Probe par nature, chaste par tempérament, intraitable par mépris de l'humanité, cet original recueillait moins de sympathies que d'estime. Mais il enlevait tous les suffrages quand, sortant de son effacement volontaire, il prenait part aux débats de la Grand'Chambre où sa logique semblait irrésistible. Ses rudesses, à l'égard de ceux qui s'écartaient de la bonne règle, étaient d'ailleurs légendaires. L'abbé Croizat, maître des requêtes, en savait quelque chose[227]. Le chancelier Voisin aussi. Comme il jugeait à propos d'assurer le Parlement «de sa protection», André de Novion lui répondit: «Monsieur, c'est plus qu'il ne demande.»

[227] Souvenirs du président d'Aligre. Revue rétrospective, 2e série, t. VI, p. 5.

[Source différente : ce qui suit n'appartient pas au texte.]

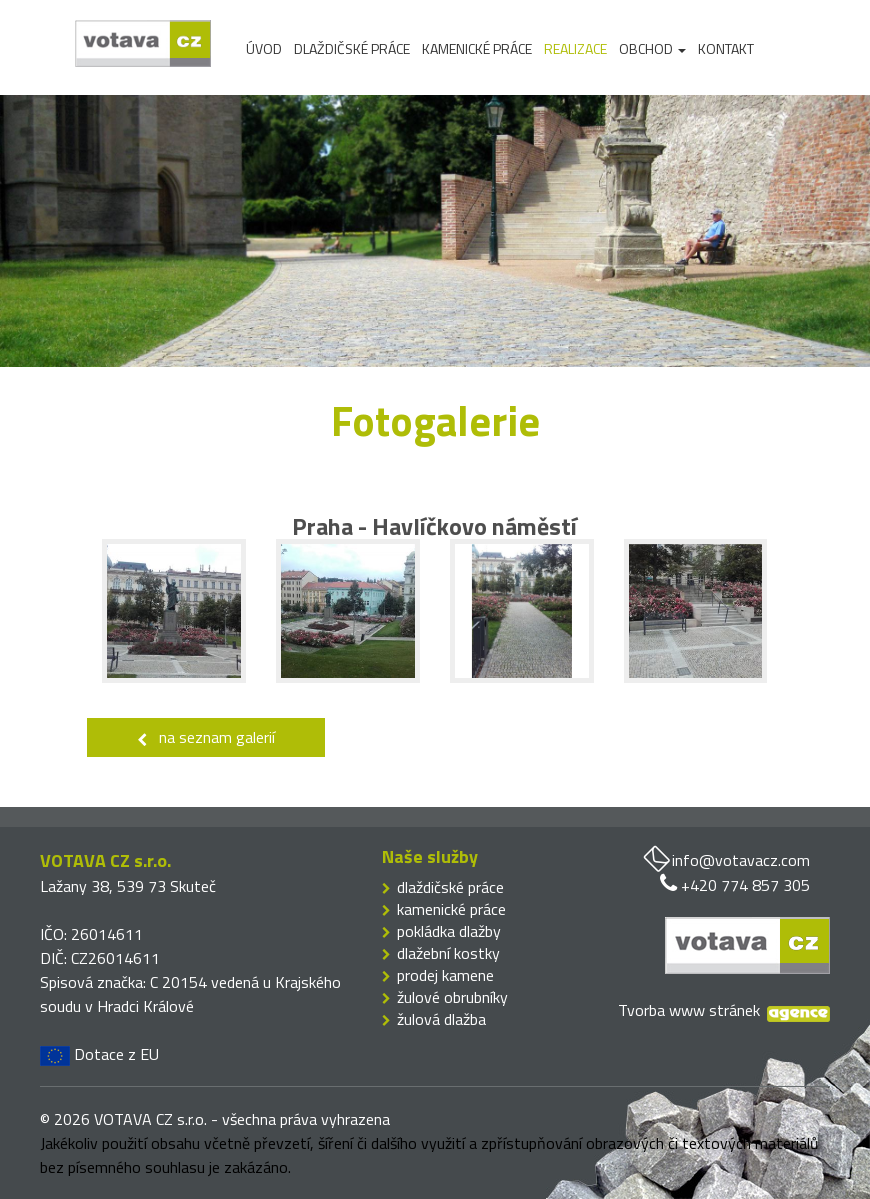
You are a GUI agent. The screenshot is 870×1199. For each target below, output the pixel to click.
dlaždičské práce (450, 887)
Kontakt (726, 49)
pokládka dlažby (449, 931)
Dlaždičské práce (352, 49)
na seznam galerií (206, 737)
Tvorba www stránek (689, 1010)
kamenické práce (451, 909)
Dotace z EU (99, 1054)
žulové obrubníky (452, 997)
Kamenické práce (477, 49)
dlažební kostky (448, 953)
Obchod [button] (652, 49)
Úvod (264, 49)
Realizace (575, 49)
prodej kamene (445, 975)
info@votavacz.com (741, 860)
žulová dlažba (441, 1019)
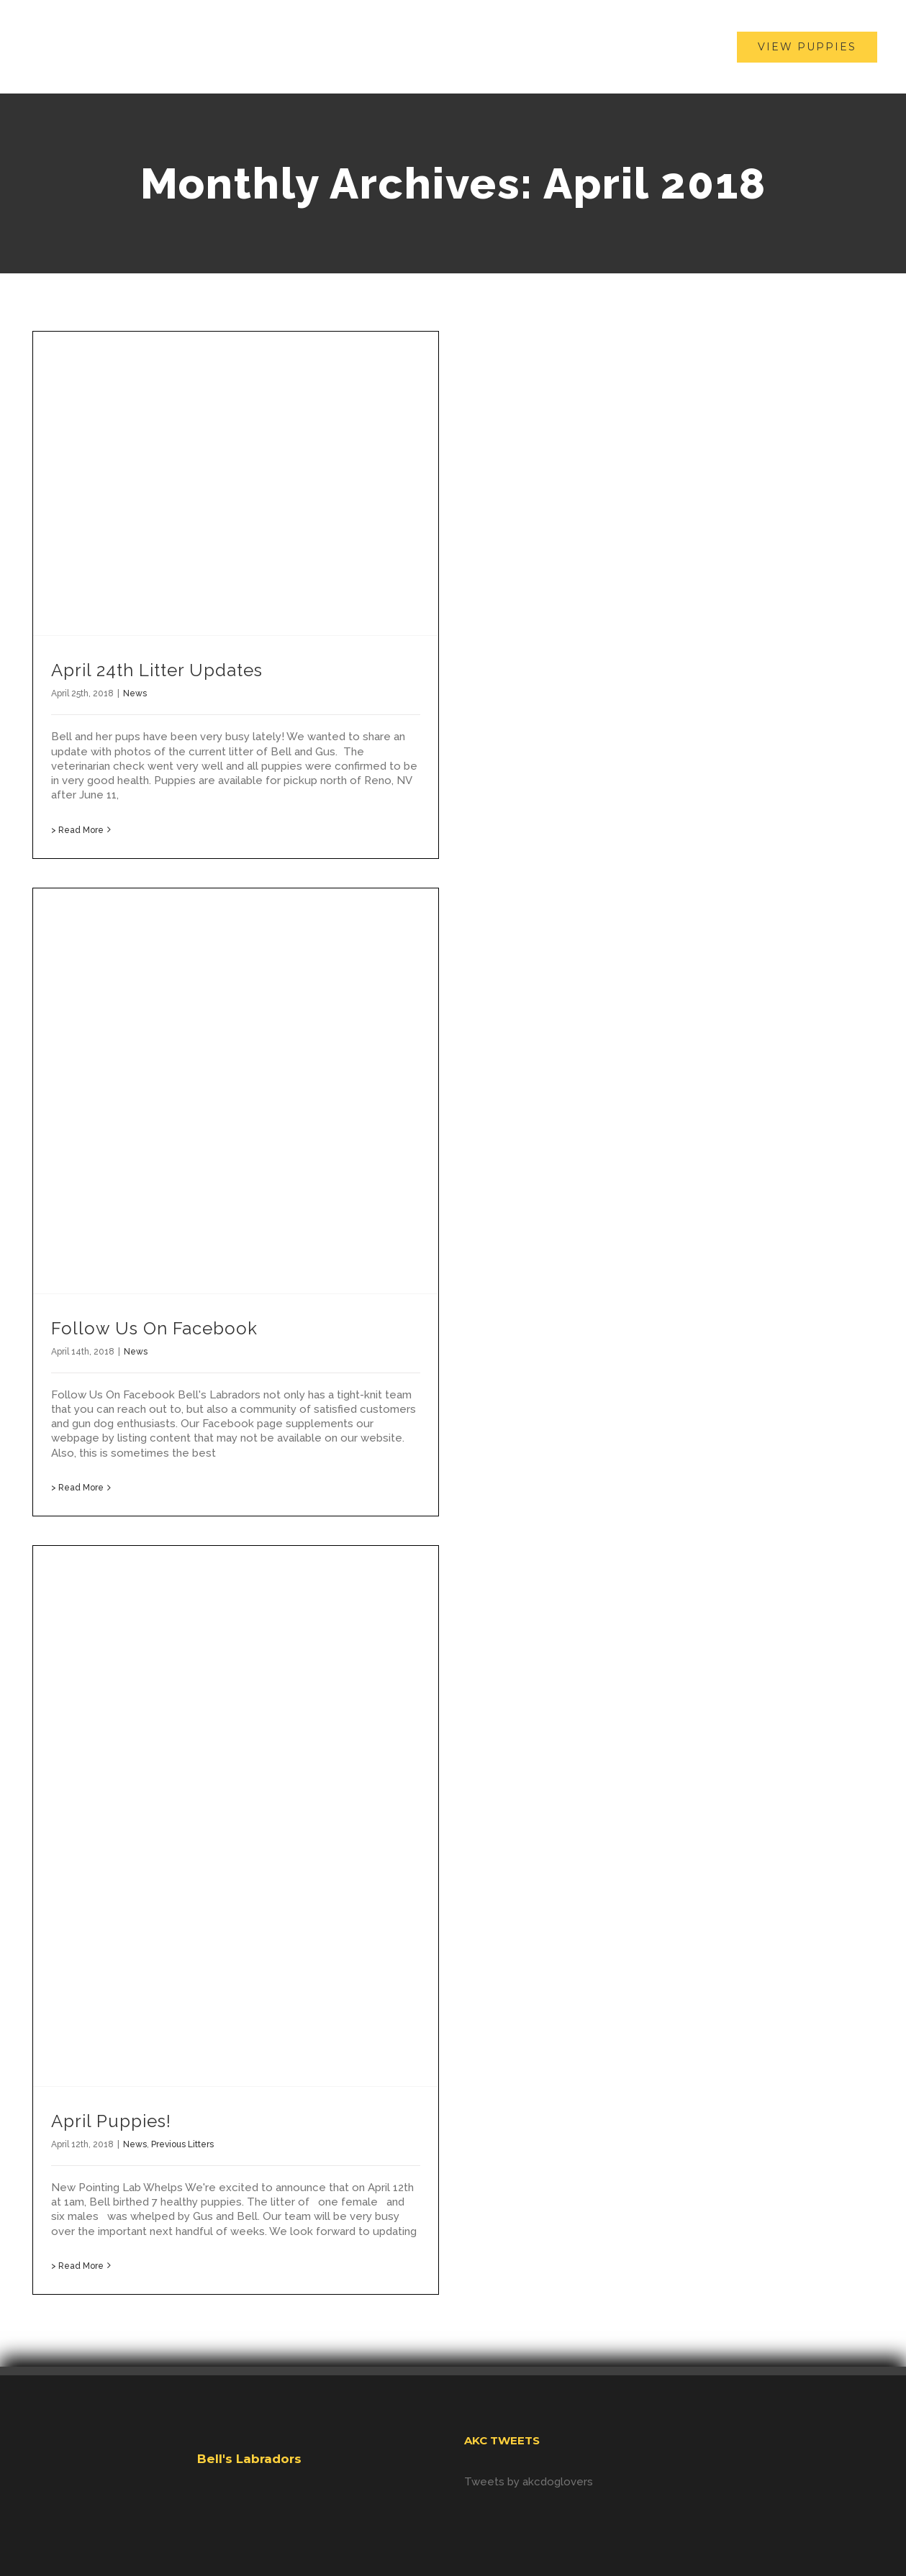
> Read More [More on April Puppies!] (77, 2266)
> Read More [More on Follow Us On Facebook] (77, 1488)
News (135, 693)
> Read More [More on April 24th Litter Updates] (77, 830)
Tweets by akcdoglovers (528, 2481)
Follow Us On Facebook (154, 1328)
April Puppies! (111, 2121)
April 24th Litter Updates (157, 670)
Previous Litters (182, 2144)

Ce nouvel adversaire ne pouvait trouver grâce aux yeux de Saint-Simon. Il s'en tire cependant à meilleur compte que ses devanciers. La raison en est peut-être toute fortuite. Son portrait,—le dernier de l'admirable collection que constituent les Mémoires,—arrive à une heure propice: celle où, prenant congé de ses lecteurs, Saint-Simon atteste le ciel que, la vérité étant le premier devoir de l'historien, il ne cessa jamais de la dire, fût-ce au prix des plus grands sacrifices[228]. Sous l'influence momentanée de ces beaux sentiments, il rend hommage à la probité d'André de Novion, lequel n'était, concède-t-il, ni injuste ni malhonnête... Mais, le naturel revenant au galop, il se hâte de déclarer qu'on ne saurait faire état de la parole d'un pareil personnage. Pourquoi? Parce que c'était un homme «plein d'humeurs et de caprices jusqu'à l'extravagance,... un dangereux maniaque qui avait laissé maints monuments de folie et de l'égarement de son esprit». Des preuves de cet égarement et de ces monuments de folie, il n'en est fourni aucune. On ne saurait, en effet, regarder comme telles, ni l'émigration vers la rue des Blancs-Manteaux de ce Potier hypocondriaque, ni ses manifestations d'estime à l'égard du charron... N'importe! C'était un fou: qu'on se garde d'en douter!

[228] «Je puis dire que je l'ai chérie jusque contre moi-même.»—Mémoires de Saint-Simon, t. XIX, p. 220.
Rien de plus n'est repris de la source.